I don't think we should over-align binaries on filesystems that can't
take advantage of it.

> 
>> +
>>         for (i = 0; i < nr; i++) {
>>                 if (cmds[i].p_type == PT_LOAD) {
>>                         unsigned long p_align = cmds[i].p_align;
>> +                       unsigned long size;
>>
>>                         /* skip non-power of two alignments as invalid */
>>                         if (!is_power_of_2(p_align))
>>                                 continue;
>>                         alignment = max(alignment, p_align);
>> +
>> +                       /*
>> +                        * Try to align the binary to the largest folio
>> +                        * size that the page cache supports, so the
>> +                        * hardware can coalesce PTEs (e.g. arm64
>> +                        * contpte) or use PMD mappings for large folios.
>> +                        *
>> +                        * Use the largest power-of-2 that fits within
>> +                        * the segment size, capped by what the page
>> +                        * cache will allocate. Only align when the
>> +                        * segment's virtual address and file offset are
>> +                        * already aligned to the folio size, as
>> +                        * misalignment would prevent coalescing anyway.

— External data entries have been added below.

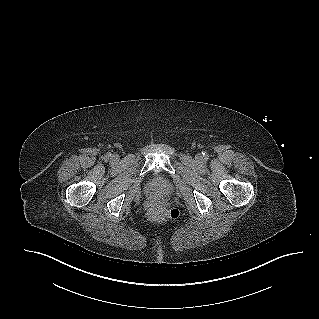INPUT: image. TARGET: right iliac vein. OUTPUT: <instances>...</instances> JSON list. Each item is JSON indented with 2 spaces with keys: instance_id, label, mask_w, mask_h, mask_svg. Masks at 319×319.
<instances>
[{
  "instance_id": "obj_1",
  "label": "right iliac vein",
  "mask_w": 319,
  "mask_h": 319,
  "mask_svg": "<svg viewBox=\"0 0 319 319\" xmlns=\"http://www.w3.org/2000/svg\"><path fill=\"white\" fill-rule=\"evenodd\" d=\"M111 159H112V161L116 162V161L118 160V157H117L116 155H113V156L111 157Z\"/></svg>"
}]
</instances>
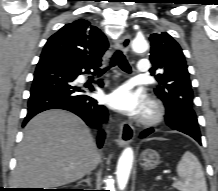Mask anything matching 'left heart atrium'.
<instances>
[{
    "label": "left heart atrium",
    "mask_w": 218,
    "mask_h": 191,
    "mask_svg": "<svg viewBox=\"0 0 218 191\" xmlns=\"http://www.w3.org/2000/svg\"><path fill=\"white\" fill-rule=\"evenodd\" d=\"M107 102L112 108L129 115H140L146 108L147 97L143 90H134L124 84L109 94Z\"/></svg>",
    "instance_id": "left-heart-atrium-1"
}]
</instances>
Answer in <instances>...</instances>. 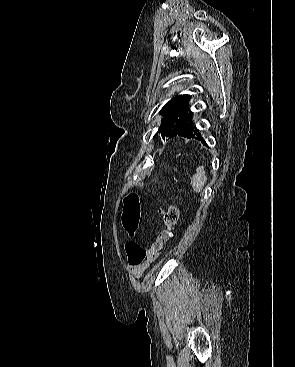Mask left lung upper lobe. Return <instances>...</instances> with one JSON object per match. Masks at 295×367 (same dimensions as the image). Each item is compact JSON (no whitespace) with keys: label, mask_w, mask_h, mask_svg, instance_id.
I'll return each mask as SVG.
<instances>
[{"label":"left lung upper lobe","mask_w":295,"mask_h":367,"mask_svg":"<svg viewBox=\"0 0 295 367\" xmlns=\"http://www.w3.org/2000/svg\"><path fill=\"white\" fill-rule=\"evenodd\" d=\"M190 96L187 94L176 95L168 101L160 110L162 123L159 131L163 138H170L174 130L181 124V122L188 115Z\"/></svg>","instance_id":"obj_1"}]
</instances>
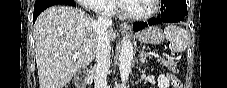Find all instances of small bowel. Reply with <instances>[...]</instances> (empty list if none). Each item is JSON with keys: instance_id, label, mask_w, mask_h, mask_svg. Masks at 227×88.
Returning <instances> with one entry per match:
<instances>
[{"instance_id": "obj_1", "label": "small bowel", "mask_w": 227, "mask_h": 88, "mask_svg": "<svg viewBox=\"0 0 227 88\" xmlns=\"http://www.w3.org/2000/svg\"><path fill=\"white\" fill-rule=\"evenodd\" d=\"M169 77H170L172 80L176 81V79H175L173 76H170V75H169Z\"/></svg>"}]
</instances>
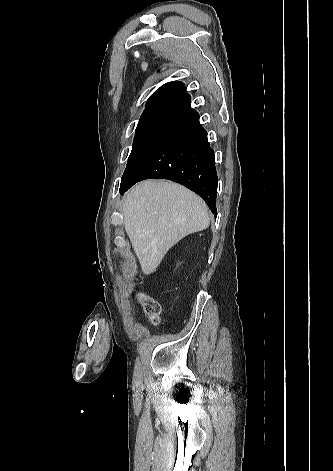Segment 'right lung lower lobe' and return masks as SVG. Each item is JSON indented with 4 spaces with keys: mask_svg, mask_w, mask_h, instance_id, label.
<instances>
[{
    "mask_svg": "<svg viewBox=\"0 0 333 471\" xmlns=\"http://www.w3.org/2000/svg\"><path fill=\"white\" fill-rule=\"evenodd\" d=\"M145 179H168L186 186L200 195L217 216L214 151L195 110L163 131L141 152L124 171L120 193Z\"/></svg>",
    "mask_w": 333,
    "mask_h": 471,
    "instance_id": "right-lung-lower-lobe-1",
    "label": "right lung lower lobe"
}]
</instances>
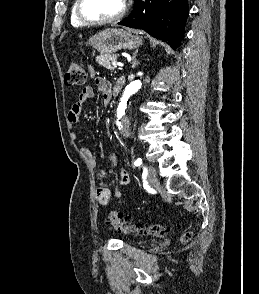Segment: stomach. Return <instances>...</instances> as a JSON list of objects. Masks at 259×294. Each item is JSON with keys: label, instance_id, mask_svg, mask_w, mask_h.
Instances as JSON below:
<instances>
[{"label": "stomach", "instance_id": "obj_1", "mask_svg": "<svg viewBox=\"0 0 259 294\" xmlns=\"http://www.w3.org/2000/svg\"><path fill=\"white\" fill-rule=\"evenodd\" d=\"M142 44V38L130 31L108 28L89 39V45L101 54H113L122 49L133 50Z\"/></svg>", "mask_w": 259, "mask_h": 294}]
</instances>
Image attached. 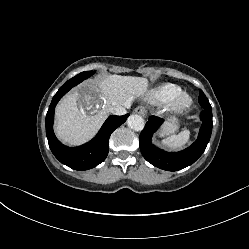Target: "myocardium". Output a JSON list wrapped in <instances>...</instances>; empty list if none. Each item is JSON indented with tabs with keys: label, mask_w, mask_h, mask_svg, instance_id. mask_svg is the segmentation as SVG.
I'll return each mask as SVG.
<instances>
[{
	"label": "myocardium",
	"mask_w": 249,
	"mask_h": 249,
	"mask_svg": "<svg viewBox=\"0 0 249 249\" xmlns=\"http://www.w3.org/2000/svg\"><path fill=\"white\" fill-rule=\"evenodd\" d=\"M192 105V98L187 93H180L171 103V109L181 113L188 110Z\"/></svg>",
	"instance_id": "f54148a6"
}]
</instances>
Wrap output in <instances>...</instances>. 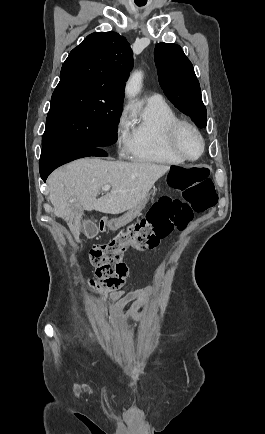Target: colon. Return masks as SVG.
Here are the masks:
<instances>
[{"instance_id": "colon-1", "label": "colon", "mask_w": 265, "mask_h": 434, "mask_svg": "<svg viewBox=\"0 0 265 434\" xmlns=\"http://www.w3.org/2000/svg\"><path fill=\"white\" fill-rule=\"evenodd\" d=\"M168 171L169 187L183 193V201L161 197L126 230L118 232L109 241L92 246L89 260L98 271L87 285L95 298L105 297L123 285L128 268L122 259L127 251L158 245L175 231L184 230L195 213L217 205L218 195L207 164H174Z\"/></svg>"}]
</instances>
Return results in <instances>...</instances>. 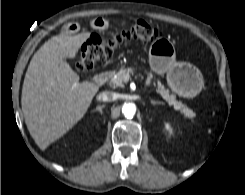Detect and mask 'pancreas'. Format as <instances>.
Here are the masks:
<instances>
[{
	"label": "pancreas",
	"instance_id": "1",
	"mask_svg": "<svg viewBox=\"0 0 245 195\" xmlns=\"http://www.w3.org/2000/svg\"><path fill=\"white\" fill-rule=\"evenodd\" d=\"M133 68H125L120 69L117 72H110L108 73V83L110 86L116 88V87H123L125 78L128 77L131 73H133ZM152 76V74H150ZM154 87L156 88V92L161 95V97L170 105L173 106L175 110H178L181 114H183L186 118L191 119L193 122V118L195 116V113L193 110L189 109L186 105H184L182 102L177 101L175 95L171 94L169 90L165 88V86L157 80L156 83H154Z\"/></svg>",
	"mask_w": 245,
	"mask_h": 195
}]
</instances>
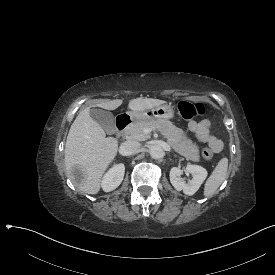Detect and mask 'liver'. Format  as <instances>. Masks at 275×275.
<instances>
[{"label": "liver", "mask_w": 275, "mask_h": 275, "mask_svg": "<svg viewBox=\"0 0 275 275\" xmlns=\"http://www.w3.org/2000/svg\"><path fill=\"white\" fill-rule=\"evenodd\" d=\"M167 101L154 98H134L129 101L128 110L142 112ZM123 104L122 99H113L85 107L72 123L64 150V162L67 173L75 165L84 168L86 181L76 186L80 191L96 195L102 187V179L118 154L119 141L115 137H106L101 125L91 117L90 108L99 107L114 111Z\"/></svg>", "instance_id": "obj_1"}]
</instances>
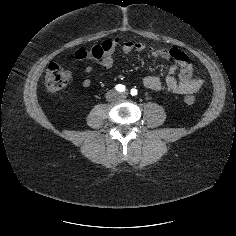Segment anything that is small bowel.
Masks as SVG:
<instances>
[{"label":"small bowel","mask_w":236,"mask_h":236,"mask_svg":"<svg viewBox=\"0 0 236 236\" xmlns=\"http://www.w3.org/2000/svg\"><path fill=\"white\" fill-rule=\"evenodd\" d=\"M119 43V42H118ZM116 44L115 46H117ZM147 44L143 41L127 40L122 44L124 54H130L132 51H144ZM151 54L159 59H171L173 64L169 67L164 80L157 76L148 75L142 78V85L151 91L165 90L172 94L190 95L201 89L204 81L200 78H193V65L188 56L177 48H160L155 45L149 46ZM97 63L104 69H111L114 65L113 50L111 49L100 60H88L85 67L86 76L82 79V86L89 87L91 79L87 76L93 70V64Z\"/></svg>","instance_id":"small-bowel-1"}]
</instances>
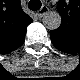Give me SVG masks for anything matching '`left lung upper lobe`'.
Wrapping results in <instances>:
<instances>
[{
    "label": "left lung upper lobe",
    "instance_id": "1",
    "mask_svg": "<svg viewBox=\"0 0 80 80\" xmlns=\"http://www.w3.org/2000/svg\"><path fill=\"white\" fill-rule=\"evenodd\" d=\"M63 17V23L61 24V26L54 31V36H59V37H66L67 36V28L70 29V23L69 20L66 18V12H62ZM68 21V25L66 26ZM66 28V29H65Z\"/></svg>",
    "mask_w": 80,
    "mask_h": 80
}]
</instances>
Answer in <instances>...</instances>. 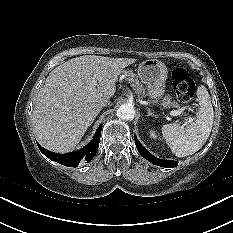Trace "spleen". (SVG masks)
Listing matches in <instances>:
<instances>
[{
	"label": "spleen",
	"instance_id": "spleen-1",
	"mask_svg": "<svg viewBox=\"0 0 233 233\" xmlns=\"http://www.w3.org/2000/svg\"><path fill=\"white\" fill-rule=\"evenodd\" d=\"M199 109L196 119L186 127L177 123L162 126V135L177 157L192 155L206 143L213 126L214 111L205 86L198 87Z\"/></svg>",
	"mask_w": 233,
	"mask_h": 233
}]
</instances>
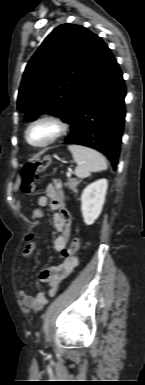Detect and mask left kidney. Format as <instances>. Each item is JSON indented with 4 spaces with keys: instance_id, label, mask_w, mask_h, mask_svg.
<instances>
[{
    "instance_id": "obj_1",
    "label": "left kidney",
    "mask_w": 145,
    "mask_h": 385,
    "mask_svg": "<svg viewBox=\"0 0 145 385\" xmlns=\"http://www.w3.org/2000/svg\"><path fill=\"white\" fill-rule=\"evenodd\" d=\"M107 188V180L100 179L89 184L83 190L81 196V211L86 225H92L101 214Z\"/></svg>"
}]
</instances>
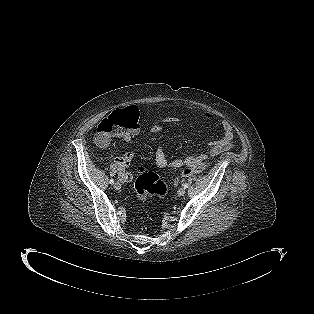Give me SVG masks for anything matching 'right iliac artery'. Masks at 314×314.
Masks as SVG:
<instances>
[{"mask_svg":"<svg viewBox=\"0 0 314 314\" xmlns=\"http://www.w3.org/2000/svg\"><path fill=\"white\" fill-rule=\"evenodd\" d=\"M110 184H114V179H110Z\"/></svg>","mask_w":314,"mask_h":314,"instance_id":"82829eb1","label":"right iliac artery"}]
</instances>
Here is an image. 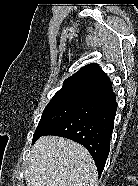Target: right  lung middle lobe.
<instances>
[{"instance_id":"1","label":"right lung middle lobe","mask_w":138,"mask_h":186,"mask_svg":"<svg viewBox=\"0 0 138 186\" xmlns=\"http://www.w3.org/2000/svg\"><path fill=\"white\" fill-rule=\"evenodd\" d=\"M91 95L92 90L86 88L68 87L60 89L44 109L33 135L32 143L43 136L56 123L89 101Z\"/></svg>"}]
</instances>
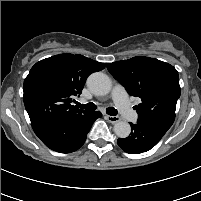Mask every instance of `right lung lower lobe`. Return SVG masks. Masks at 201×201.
<instances>
[{
	"label": "right lung lower lobe",
	"mask_w": 201,
	"mask_h": 201,
	"mask_svg": "<svg viewBox=\"0 0 201 201\" xmlns=\"http://www.w3.org/2000/svg\"><path fill=\"white\" fill-rule=\"evenodd\" d=\"M101 116L99 111L88 112L66 122H37L32 124V128L40 140L50 149L60 153H71L84 144L92 124Z\"/></svg>",
	"instance_id": "obj_1"
}]
</instances>
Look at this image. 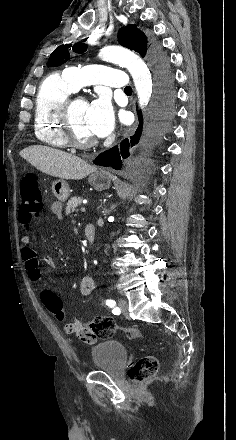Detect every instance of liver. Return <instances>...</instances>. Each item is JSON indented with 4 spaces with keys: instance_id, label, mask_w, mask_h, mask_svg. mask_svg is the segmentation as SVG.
<instances>
[{
    "instance_id": "1",
    "label": "liver",
    "mask_w": 236,
    "mask_h": 440,
    "mask_svg": "<svg viewBox=\"0 0 236 440\" xmlns=\"http://www.w3.org/2000/svg\"><path fill=\"white\" fill-rule=\"evenodd\" d=\"M20 156L39 171L66 180H81L96 169L79 157L47 146H30Z\"/></svg>"
}]
</instances>
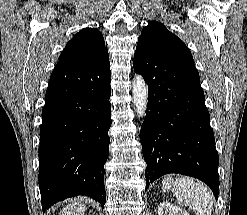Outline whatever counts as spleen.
I'll list each match as a JSON object with an SVG mask.
<instances>
[{
    "label": "spleen",
    "mask_w": 247,
    "mask_h": 215,
    "mask_svg": "<svg viewBox=\"0 0 247 215\" xmlns=\"http://www.w3.org/2000/svg\"><path fill=\"white\" fill-rule=\"evenodd\" d=\"M172 192L180 205L189 206L196 215H211L213 196L202 182L186 177L178 178L172 181Z\"/></svg>",
    "instance_id": "1"
}]
</instances>
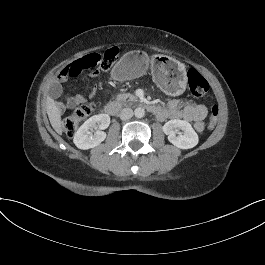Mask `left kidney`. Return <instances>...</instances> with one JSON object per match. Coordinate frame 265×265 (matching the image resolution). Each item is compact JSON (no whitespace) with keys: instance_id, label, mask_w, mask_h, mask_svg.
Masks as SVG:
<instances>
[{"instance_id":"5707ae66","label":"left kidney","mask_w":265,"mask_h":265,"mask_svg":"<svg viewBox=\"0 0 265 265\" xmlns=\"http://www.w3.org/2000/svg\"><path fill=\"white\" fill-rule=\"evenodd\" d=\"M178 129L185 132L184 135L178 133ZM163 132L168 135V140L176 148L187 150L194 148L199 143L198 134L191 124L184 120H170L163 126Z\"/></svg>"}]
</instances>
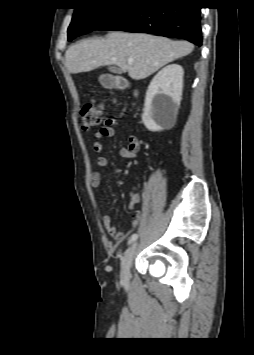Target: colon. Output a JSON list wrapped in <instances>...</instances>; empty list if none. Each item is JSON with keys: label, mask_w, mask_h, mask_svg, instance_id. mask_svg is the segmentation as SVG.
Returning <instances> with one entry per match:
<instances>
[{"label": "colon", "mask_w": 254, "mask_h": 355, "mask_svg": "<svg viewBox=\"0 0 254 355\" xmlns=\"http://www.w3.org/2000/svg\"><path fill=\"white\" fill-rule=\"evenodd\" d=\"M104 106L102 103L91 100L87 102L80 112V123L84 130H91L102 122Z\"/></svg>", "instance_id": "5ec220e1"}]
</instances>
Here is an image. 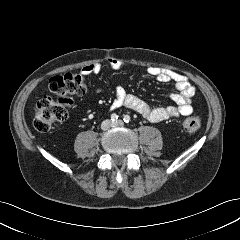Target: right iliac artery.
Wrapping results in <instances>:
<instances>
[{
	"label": "right iliac artery",
	"mask_w": 240,
	"mask_h": 240,
	"mask_svg": "<svg viewBox=\"0 0 240 240\" xmlns=\"http://www.w3.org/2000/svg\"><path fill=\"white\" fill-rule=\"evenodd\" d=\"M117 119H118V115L115 114V113H113V114L111 115V120H112V121H116Z\"/></svg>",
	"instance_id": "82829eb1"
}]
</instances>
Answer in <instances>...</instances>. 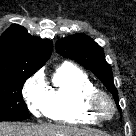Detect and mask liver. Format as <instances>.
<instances>
[{"label": "liver", "mask_w": 136, "mask_h": 136, "mask_svg": "<svg viewBox=\"0 0 136 136\" xmlns=\"http://www.w3.org/2000/svg\"><path fill=\"white\" fill-rule=\"evenodd\" d=\"M0 136H103V133L63 125H18L5 122L0 123Z\"/></svg>", "instance_id": "1"}]
</instances>
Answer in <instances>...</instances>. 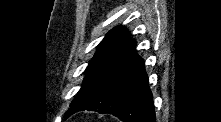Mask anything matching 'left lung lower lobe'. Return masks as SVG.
<instances>
[{"label": "left lung lower lobe", "mask_w": 221, "mask_h": 122, "mask_svg": "<svg viewBox=\"0 0 221 122\" xmlns=\"http://www.w3.org/2000/svg\"><path fill=\"white\" fill-rule=\"evenodd\" d=\"M131 40L112 72L93 96L75 112L109 113L125 122H155L154 104L144 61Z\"/></svg>", "instance_id": "obj_1"}]
</instances>
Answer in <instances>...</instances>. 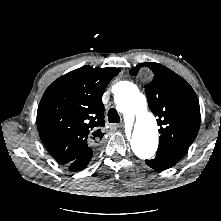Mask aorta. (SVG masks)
<instances>
[{
    "label": "aorta",
    "instance_id": "762f6f07",
    "mask_svg": "<svg viewBox=\"0 0 221 221\" xmlns=\"http://www.w3.org/2000/svg\"><path fill=\"white\" fill-rule=\"evenodd\" d=\"M116 109L126 119L134 121L130 144L140 159H150L158 147V128L155 117L148 112L145 96L131 82H122L115 93Z\"/></svg>",
    "mask_w": 221,
    "mask_h": 221
}]
</instances>
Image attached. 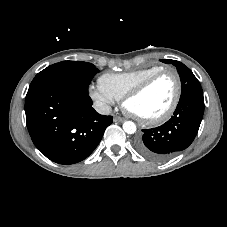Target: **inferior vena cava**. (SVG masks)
I'll return each mask as SVG.
<instances>
[{"label":"inferior vena cava","mask_w":227,"mask_h":227,"mask_svg":"<svg viewBox=\"0 0 227 227\" xmlns=\"http://www.w3.org/2000/svg\"><path fill=\"white\" fill-rule=\"evenodd\" d=\"M95 109L98 113L103 115H109L112 112V108L106 104L96 105Z\"/></svg>","instance_id":"obj_1"}]
</instances>
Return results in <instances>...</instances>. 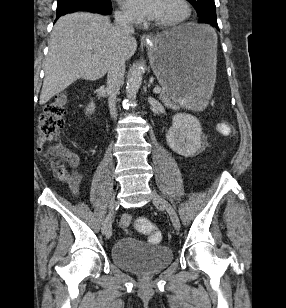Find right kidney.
<instances>
[{"label":"right kidney","mask_w":286,"mask_h":308,"mask_svg":"<svg viewBox=\"0 0 286 308\" xmlns=\"http://www.w3.org/2000/svg\"><path fill=\"white\" fill-rule=\"evenodd\" d=\"M94 110H95V104L93 102H91L86 109V115L92 114L94 112Z\"/></svg>","instance_id":"right-kidney-1"}]
</instances>
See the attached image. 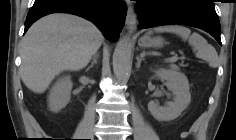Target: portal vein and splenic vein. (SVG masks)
<instances>
[{
    "instance_id": "18ae733b",
    "label": "portal vein and splenic vein",
    "mask_w": 236,
    "mask_h": 140,
    "mask_svg": "<svg viewBox=\"0 0 236 140\" xmlns=\"http://www.w3.org/2000/svg\"><path fill=\"white\" fill-rule=\"evenodd\" d=\"M178 60V57L175 55L168 59L169 62H176Z\"/></svg>"
}]
</instances>
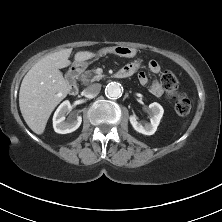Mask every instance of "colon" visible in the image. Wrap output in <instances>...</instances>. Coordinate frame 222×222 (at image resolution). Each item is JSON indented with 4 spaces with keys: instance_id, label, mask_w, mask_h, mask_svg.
Returning a JSON list of instances; mask_svg holds the SVG:
<instances>
[{
    "instance_id": "colon-1",
    "label": "colon",
    "mask_w": 222,
    "mask_h": 222,
    "mask_svg": "<svg viewBox=\"0 0 222 222\" xmlns=\"http://www.w3.org/2000/svg\"><path fill=\"white\" fill-rule=\"evenodd\" d=\"M160 84L166 96L175 104V111L179 116H186L191 109V103L186 94L178 91V81L171 70H164L160 76Z\"/></svg>"
}]
</instances>
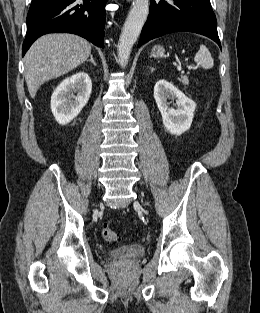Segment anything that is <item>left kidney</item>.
<instances>
[{"mask_svg": "<svg viewBox=\"0 0 260 313\" xmlns=\"http://www.w3.org/2000/svg\"><path fill=\"white\" fill-rule=\"evenodd\" d=\"M154 98L166 129L174 135L187 131L194 117L196 104L168 81L161 79L154 86ZM168 99H176L177 108L169 107Z\"/></svg>", "mask_w": 260, "mask_h": 313, "instance_id": "1", "label": "left kidney"}]
</instances>
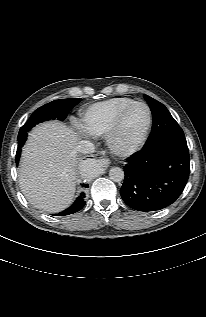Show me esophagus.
Wrapping results in <instances>:
<instances>
[{
  "label": "esophagus",
  "instance_id": "obj_1",
  "mask_svg": "<svg viewBox=\"0 0 206 317\" xmlns=\"http://www.w3.org/2000/svg\"><path fill=\"white\" fill-rule=\"evenodd\" d=\"M95 158L98 160V162L101 165L107 166L110 164V160L107 158L106 154L104 152H101L100 154H97Z\"/></svg>",
  "mask_w": 206,
  "mask_h": 317
}]
</instances>
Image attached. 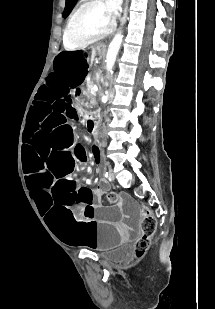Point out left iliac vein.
I'll list each match as a JSON object with an SVG mask.
<instances>
[{
    "label": "left iliac vein",
    "mask_w": 215,
    "mask_h": 309,
    "mask_svg": "<svg viewBox=\"0 0 215 309\" xmlns=\"http://www.w3.org/2000/svg\"><path fill=\"white\" fill-rule=\"evenodd\" d=\"M109 178H110V180H114V172H113V170L109 171Z\"/></svg>",
    "instance_id": "obj_1"
}]
</instances>
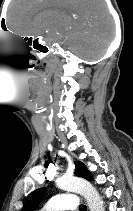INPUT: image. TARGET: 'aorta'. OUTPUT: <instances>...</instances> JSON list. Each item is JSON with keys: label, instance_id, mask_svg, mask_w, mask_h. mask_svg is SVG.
Segmentation results:
<instances>
[{"label": "aorta", "instance_id": "obj_1", "mask_svg": "<svg viewBox=\"0 0 133 211\" xmlns=\"http://www.w3.org/2000/svg\"><path fill=\"white\" fill-rule=\"evenodd\" d=\"M56 186L61 190L82 195L90 211H104L103 201L98 191L87 180L74 176H62L56 180Z\"/></svg>", "mask_w": 133, "mask_h": 211}]
</instances>
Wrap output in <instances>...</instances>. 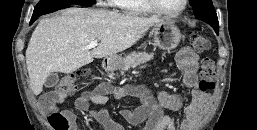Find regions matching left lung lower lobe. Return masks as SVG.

>> +                        *
>> +                        * The segment size check avoids reducing ASLR
>> +                        * entropy for small binaries that cannot
>> +                        * benefit.
>> +                        */
>> +                       if (!cmds[i].p_filesz)
>> +                               continue;
>> +                       size = rounddown_pow_of_two(cmds[i].p_filesz);
>> +                       size = min(size, max_folio_size);
>> +                       if (size > PAGE_SIZE &&
>> +                           IS_ALIGNED(cmds[i].p_vaddr, size) &&
>> +                           IS_ALIGNED(cmds[i].p_offset, size))
>> +                               alignment = max(alignment, size);
> 
> In my patch [1], by aligning eligible segments to PMD_SIZE, THP can quickly
> collapse them into large mappings with minimal warmup. That doesn’t happen
> with the current behavior. I think allowing a reasonably sized PMD (say <= 32M)
> is worth considering. All we really need here is to ensure virtual address
> alignment. The rest can be left to THP under always, which can decide whether
> to collapse or not based on memory pressure and other factors.
> 
> [1] https://lore.kernel.org/linux-fsdevel/20260313005211.882831-1-r@hev.cc
> 
>>                 }
>>         }
>>
>> @@ -1104,7 +1137,8 @@ static int load_elf_binary(struct linux_binprm *bprm)
>>                         }
>>
>>                         /* Calculate any requested alignment. */
>> -                       alignment = maximum_alignment(elf_phdata, elf_ex->e_phnum);
>> +                       alignment = maximum_alignment(elf_phdata, elf_ex->e_phnum,
>> +                                                     bprm->file);
>>
>>                         /**
>>                          * DOC: PIE handling
>> --
>> 2.52.0
>>
> 
> Thanks,
> Rui